3-Methyl-3-sulfanylhexan-1-ol
- Names: Preferred IUPAC name 3-Methyl-3-sulfanylhexan-1-ol

Identifiers
- CAS Number: 307964-23-4;
- 3D model (JSmol): Interactive image;
- ChEBI: CHEBI:146780;
- ChemSpider: 8305557;
- EC Number: 608-525-2;
- PubChem CID: 10130039;
- CompTox Dashboard (EPA): DTXSID90435943 ;

Properties
- Chemical formula: C_{7}H_{16}OS
- Molar mass: 148.26 g·mol^{−1}
- Refractive index (n_{D}): 1.482
- Hazards: Occupational safety and health (OHS/OSH):
- Main hazards: Stench
- Pictograms: GHS07: Exclamation mark
- Signal word: Warning
- Hazard statements: H315, H319, H335

= 3-Methyl-3-sulfanylhexan-1-ol =

3-Methyl-3-sulfanylhexan-1-ol (3M3SH) is a primary alcohol that is hexan-1-ol which is substituted by a methyl group and a thiol group at position 3. It is the odor component of human axilla sweat and the major species at pH 7.3.
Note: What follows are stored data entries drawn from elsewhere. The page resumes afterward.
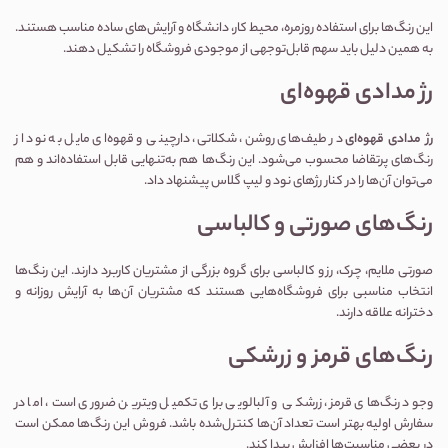
این رنگ‌ها برای استفاده روزمره، محیط کار، دانشگاه و آرایش‌های ساده مناسب هستند.
به همین دلیل باید سهم قابل‌توجهی از موجودی فروشگاه را تشکیل دهند.
رژ مدادی قهوه‌ای
رژ مدادی قهوه‌ای
در طیف‌های روشن، شکلاتی، دارچینی و قهوه‌ای مایل به نود از
رنگ‌های پرتقاضا محسوب می‌شود. این رنگ‌ها هم به‌تنهایی قابل استفاده‌اند و هم
می‌توان آن‌ها را در کنار رژهای نود و لیپ گلاس پیشنهاد داد.
رنگ‌های صورتی و کالباسی
صورتی ملایم، چرک، رز و کالباسی برای گروه بزرگی از مشتریان کاربرد دارند. این رنگ‌ها
انتخاب مناسبی برای فروشگاه‌هایی هستند که مشتریان آن‌ها به آرایش روزانه و
دخترانه علاقه دارند.
رنگ‌های قرمز و زرشکی
وجود رنگ‌های قرمز، زرشکی و آلبالویی برای تکمیل ویترین ضروری است، اما در
سفارش اولیه بهتر است تعداد آن‌ها کنترل‌شده باشد. فروش این رنگ‌ها ممکن است
در بعضی مناسبت‌ها افزایش پیدا کند.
The molecule was identified in 2004. The odor may be described as "rotten onions or meat" while its (R)/(S) enantiomers are described as "sweat and onion-like" for (S) and "fruity and grapefruit-like" for (R). Some variation between enantiomer ratios may exist due to gender differences in skin micribiota composition and in precursor molecule production.

== Synthesis ==
Apocrine sweat glands produce an S-glutathione conjugate secreted via ABCC11 transporters into vesicles. The conjugate is converted into a S-Cys-Gly-3M3SH thiol before excretion through the gland to the skin.

Bacteria found to create 3M3SH from human sweat include primarily Staphylococcus haemolyticus, other Staphylococcus clade members such as Staphylococcus hominis, and Corynebacterium xerosis, though at a lesser extent compared to S. haemolyticus. In S. hominis, the bacterial cell imports the thiol precursor via a proton-coupled oligopeptide transporter (proton pump). After intake of the thiol precursor, the strains metabolize it to produce 3-methyl-3-sulfanylhexan-1-ol.